“The next step will be to create, test, and verify a single protocol for MRI-based evaluation of Alzheimer’s disease-related hippocampal shrinkage,” Dr. Frisoni said. “This initial quantification will help our international panel of experts define which key components should be included in an international harmonized protocol.”
A Trial Update on the Experimental Immunotherapy Drug Bapineuzumab
Stephen Salloway, MD, MS, of Butler Hospital and Brown University, Providence, Rhode Island, and colleagues monitored the long-term safety of bapineuzumab in an ongoing open-label phase II extension study in 194 participants; 158 were from a 78-week study in mild to moderate Alzheimer’s disease, and 36 were from a study evaluating bapineuzumab delivered subcutaneously. Treatment was given every 13 weeks without a placebo group. Eighty-six people received bapineuzumab treatment for at least three years and 43 for at least four years at the time of this interim analysis.
The researchers found that most participants (91%) in the study population reported adverse events. Adverse events in more than 10% of subjects were: falls (14.4%), agitation (13.4%), urinary tract infection (12.4%), upper respiratory tract infection (12.4%), and anxiety (10.8%).
Approximately 24% of patients reported adverse events that were considered related or possibly related to bapineuzumab; most of these (about 85%) were considered mild or moderate. Reported treatment-related adverse events in more than 1% of study participants included: amyloid-related imaging abnormalities or ARIA-E (9.3%), headache (2.1%), evidence of microscopic bleeding in the brain (1.5%), convulsion (1.5%), and flushing (1.5%).

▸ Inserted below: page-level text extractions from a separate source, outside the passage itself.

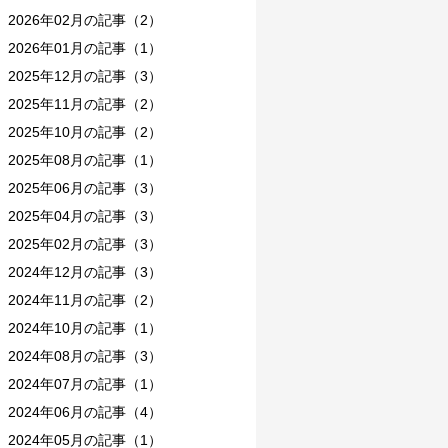
2026年02月の記事（2）
2026年01月の記事（1）
2025年12月の記事（3）
2025年11月の記事（2）
2025年10月の記事（2）
2025年08月の記事（1）
2025年06月の記事（3）
2025年04月の記事（3）
2025年02月の記事（3）
2024年12月の記事（3）
2024年11月の記事（2）
2024年10月の記事（1）
2024年08月の記事（3）
2024年07月の記事（1）
2024年06月の記事（4）
2024年05月の記事（1）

Approximately 35% of participants reported serious adverse events (SAEs); SAEs in more than 2% of subjects included: ARIA-E (6.2%), falls (2.6%), hip fracture (2.1%), convulsion (2.1%), worsening dementia of the Alzheimer’s type (2.1%), and confusion (2.1%).

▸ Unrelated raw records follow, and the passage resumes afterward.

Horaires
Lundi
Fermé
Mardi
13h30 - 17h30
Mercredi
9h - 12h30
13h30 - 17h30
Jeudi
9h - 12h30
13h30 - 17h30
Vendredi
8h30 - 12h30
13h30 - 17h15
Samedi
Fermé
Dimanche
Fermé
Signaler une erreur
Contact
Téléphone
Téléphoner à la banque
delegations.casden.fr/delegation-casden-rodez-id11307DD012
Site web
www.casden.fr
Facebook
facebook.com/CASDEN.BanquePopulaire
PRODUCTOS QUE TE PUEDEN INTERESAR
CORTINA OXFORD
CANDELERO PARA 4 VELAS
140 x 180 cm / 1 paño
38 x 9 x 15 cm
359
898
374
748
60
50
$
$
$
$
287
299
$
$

The risk of developing ARIA-E diminished with an increasing number of infusions of the drug; cumulative risk of developing ARIA-E decreased from 6.7% for infusions 1 to 3, compared with 2.7% for infusions 4 to 10.
“Overall, bapineuzumab was generally well tolerated, and side effects tended to be mild,” Dr. Salloway said. “Open-label extension studies such as this one can supplement randomized trial data to help us better understand safety and long-term clinical effects. However, only adequately powered, randomized, prospective, placebo-controlled clinical trials can give us objective evaluations of safety and efficacy. Phase III trials with bapineuzumab are now under way.”
In a separate study, Reisa Sperling, MD, MMSc, of Brigham and Women’s Hospital, Harvard Medical School, Boston, and colleagues conducted a systematic review of more than 2,000 MRI scans from 262 patients with Alzheimer’s disease who participated in the phase II bapineuzumab studies to investigate the occurrence of amyloid-related imaging abnormalities on MRI thought to represent vasogenic edema and sulcal effusions (ARIA-E).
Subjects in the risk analyses had at least one dose of bapineuzumab, no evidence of ARIA-E abnormalities at baseline, and at least one post-treatment MRI.
The researchers identified 36 cases thought to be associated with bapineuzumab treatment, 21 (60%) of which were identified during the phase II trials. Eight subjects with ARIA-E, all previously identified during the clinical studies, had symptoms reported as related to study drug. The additional 15 cases (40%) of ARIA-E identified only during this study showed more subtle MRI changes. These patients did not appear to exhibit symptoms related to ARIA-E.
The researchers found that risk factors for ARIA-E included both the apolipoprotein E (APOE) ε4 allele and a higher dose of bapineuzumab, consistent with previous observations.
“The underlying cause of ARIA-E is under investigation,” Dr. Sperling said, “but the risk factors identified in this study suggest that these imaging abnormalities may be related to accumulation and clearance of amyloid from blood vessels in the brain. Phase III bapineuzumab trials have incorporated adjustments to dose and attention to APOE ε4 status, and these data support those choices.
“Clinical observations from the more subtle ARIA-E cases are encouraging and suggest that the milder end of the ARIA-E spectrum may be asymptomatic,” Dr. Sperling added.